- Starring: Peter Klutt Co-hosts: Tom Hnatiw (2002-08) Michelle Jobin (2009-10) Marni Van Dyk (2011-12) Guest co-host: Ron Fellows (2008-10)
- Country of origin: Canada

Production
- Running time: 30 minutes

Original release
- Network: Mentv (2002, 2004, 2005) Speed Channel (2005?-2008) SUN TV (2009-)

= Dream Car Garage =

Dream Car Garage was a weekly television show produced by Westward Wind Productions for 11 seasons between 2002 and 2012. The series was produced in Halton Hills, Ontario. Its host was Peter Klutt, a car enthusiast and the owner of Legendary Motorcar Ltd., where many of the vehicles featured in the show came from.
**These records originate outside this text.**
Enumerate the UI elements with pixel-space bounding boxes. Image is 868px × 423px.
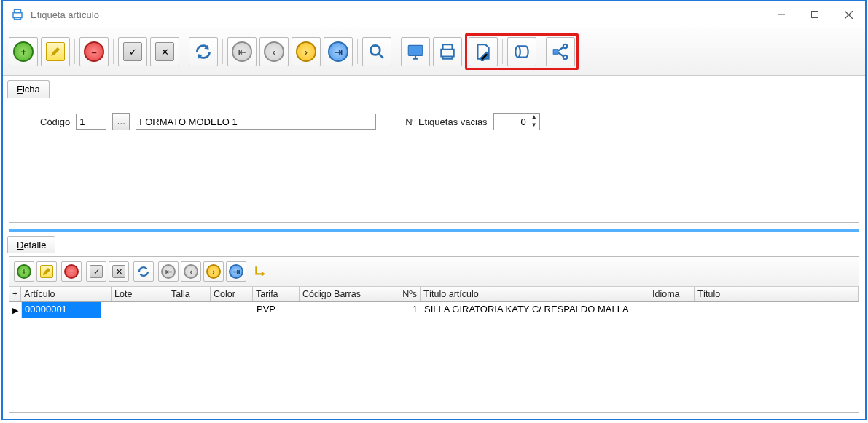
grid-head-titulo[interactable]: Título <box>695 287 859 301</box>
delete-button[interactable]: – <box>79 37 109 66</box>
roll-button[interactable] <box>507 37 536 66</box>
cell-lote[interactable] <box>112 302 169 318</box>
codigo-desc-input[interactable] <box>136 114 376 130</box>
detalle-cancel-button[interactable]: ✕ <box>109 261 129 282</box>
grid-header: + Artículo Lote Talla Color Tarifa Códig… <box>9 287 859 302</box>
edit-button[interactable] <box>41 37 70 66</box>
grid-head-lote[interactable]: Lote <box>112 287 168 301</box>
share-button[interactable] <box>546 37 575 66</box>
tab-detalle[interactable]: Detalle <box>7 236 55 253</box>
ficha-tabstrip: Ficha <box>3 76 865 98</box>
detalle-tabstrip: Detalle <box>3 232 865 253</box>
svg-point-3 <box>515 46 520 57</box>
add-button[interactable]: ＋ <box>9 37 38 66</box>
grid-row[interactable]: ▶ 00000001 PVP 1 SILLA GIRATORIA KATY C/… <box>9 302 859 318</box>
printer-icon <box>10 7 25 22</box>
svg-rect-4 <box>553 50 558 55</box>
detalle-panel: + – ✓ ✕ ⇤ ‹ › ⇥ + Artículo Lote Talla Co… <box>9 256 859 413</box>
cell-talla[interactable] <box>169 302 211 318</box>
grid-head-idioma[interactable]: Idioma <box>649 287 695 301</box>
codigo-input[interactable] <box>76 114 106 130</box>
confirm-button[interactable]: ✓ <box>118 37 147 66</box>
prev-button[interactable]: ‹ <box>259 37 289 66</box>
tab-ficha[interactable]: Ficha <box>7 80 50 98</box>
main-toolbar: ＋ – ✓ ✕ ⇤ ‹ › ⇥ <box>3 28 865 76</box>
cell-articulo[interactable]: 00000001 <box>22 302 101 318</box>
last-button[interactable]: ⇥ <box>324 37 353 66</box>
svg-point-1 <box>370 45 380 55</box>
svg-rect-2 <box>408 45 423 55</box>
row-marker-icon: ▶ <box>9 302 22 318</box>
codigo-label: Código <box>40 116 70 127</box>
grid-head-tarifa[interactable]: Tarifa <box>253 287 300 301</box>
cell-titulo-articulo[interactable]: SILLA GIRATORIA KATY C/ RESPALDO MALLA <box>421 302 650 318</box>
detalle-last-button[interactable]: ⇥ <box>226 261 246 282</box>
print-button[interactable] <box>433 37 462 66</box>
cell-idioma[interactable] <box>650 302 695 318</box>
etiquetas-spin-up[interactable]: ▲ <box>530 114 539 122</box>
cell-tarifa[interactable]: PVP <box>254 302 300 318</box>
refresh-button[interactable] <box>189 37 218 66</box>
app-window: Etiqueta artículo ＋ – ✓ ✕ ⇤ ‹ › ⇥ <box>1 0 867 420</box>
codigo-row: Código … Nº Etiquetas vacias ▲ ▼ <box>40 113 850 130</box>
cell-codigo-barras[interactable] <box>300 302 395 318</box>
detalle-refresh-button[interactable] <box>133 261 154 282</box>
highlighted-toolbar-group <box>465 33 579 70</box>
detalle-add-button[interactable]: + <box>14 261 34 282</box>
grid-head-nos[interactable]: Nºs <box>394 287 421 301</box>
window-title: Etiqueta artículo <box>31 9 99 20</box>
detalle-first-button[interactable]: ⇤ <box>158 261 179 282</box>
detalle-next-button[interactable]: › <box>203 261 224 282</box>
detalle-prev-button[interactable]: ‹ <box>181 261 201 282</box>
detalle-go-button[interactable] <box>251 261 271 282</box>
grid-head-color[interactable]: Color <box>211 287 253 301</box>
detalle-delete-button[interactable]: – <box>61 261 82 282</box>
detalle-confirm-button[interactable]: ✓ <box>86 261 106 282</box>
detalle-toolbar: + – ✓ ✕ ⇤ ‹ › ⇥ <box>9 257 859 287</box>
next-button[interactable]: › <box>292 37 321 66</box>
detalle-edit-button[interactable] <box>36 261 57 282</box>
grid-head-codigo-barras[interactable]: Código Barras <box>300 287 394 301</box>
first-button[interactable]: ⇤ <box>227 37 257 66</box>
cell-color[interactable] <box>211 302 254 318</box>
titlebar: Etiqueta artículo <box>3 1 865 28</box>
screen-button[interactable] <box>401 37 430 66</box>
minimize-button[interactable] <box>765 1 798 28</box>
close-button[interactable] <box>832 1 865 28</box>
grid-head-titulo-articulo[interactable]: Título artículo <box>421 287 649 301</box>
maximize-button[interactable] <box>798 1 832 28</box>
etiquetas-label: Nº Etiquetas vacias <box>405 116 487 127</box>
cancel-button[interactable]: ✕ <box>150 37 179 66</box>
ficha-panel: Código … Nº Etiquetas vacias ▲ ▼ <box>9 98 859 223</box>
grid-add-column[interactable]: + <box>9 287 21 301</box>
etiquetas-spin-down[interactable]: ▼ <box>530 122 539 130</box>
codigo-lookup-button[interactable]: … <box>112 113 130 130</box>
grid-head-articulo[interactable]: Artículo <box>21 287 112 301</box>
cell-nos[interactable]: 1 <box>395 302 421 318</box>
design-button[interactable] <box>469 37 498 66</box>
svg-rect-0 <box>812 12 818 18</box>
grid-head-talla[interactable]: Talla <box>168 287 211 301</box>
cell-titulo[interactable] <box>695 302 859 318</box>
search-button[interactable] <box>362 37 391 66</box>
From 2002 to 2008 Klutt's co-host was motor journalist and race announcer Tom Hnatiw, who was famous for the phrase "Do you need a car like this? No. Do you want a car like this???" He was succeeded in 2009 by television personality Michelle Jobin, primarily known as Global News weather presenter, for two seasons. Jobin's successor from 2011 to 2012 was comedian Marni Van Dyk. The Canadian racing driver Ron Fellows was an occasional guest co-host from 2008 to 2010.

==Successor==
The de facto successor to the programme was Legendary Motorcar, where "Peter Klutt and his crew at Legendary Motorcars buy, restore, sell and race classic, vintage and muscle cars". Hitherto two or three series have been produced. The first of eleven episodes of Series one aired on November 13, 2012, on Velocity. The last of 15 episodes of series two went to air on May 27, 2014.

==Regular features==
The show - generally rather heavy on product promotion, even more so in later years - focused on what it considered to be the "dream cars" of the regular, "everyday man". It featured a Classic Dream Car segment presented by Klutt, which cantered around an older car that would appeal to collectors or simply a nostalgic buyer, as well as a Modern Dream Car segment, presented by Hnatiw, which involved a modern supercar or high-performance vehicle.

Every season, the team chose an old or broken down car and repairs/tunes it for the show.

- The Pro Shop: Features fabrication and assembly tips.
- Pro Drivers tips (2009-): Features performance driving tips by professional racer.
- The Collectors (2009-): Features dream car collector.

==Specials==
Some of the one-hour-long special episodes of the TV show include:

- Old School Corvette Racer, a documentary on turning a 1960s Chevrolet Corvette into a modernized racer, and putting it into a vintage race series;
- Small Block Shootout, which compares small-block muscle cars;
- Muscle Car Shootout, which compares 7 big-block muscle cars (including LS6 Chevrolet Chevelle, Pontiac GTO Judge, Hurst Olds / 455 H.O., Buick GSX, Boss 429 Ford Mustang and AMC AMX).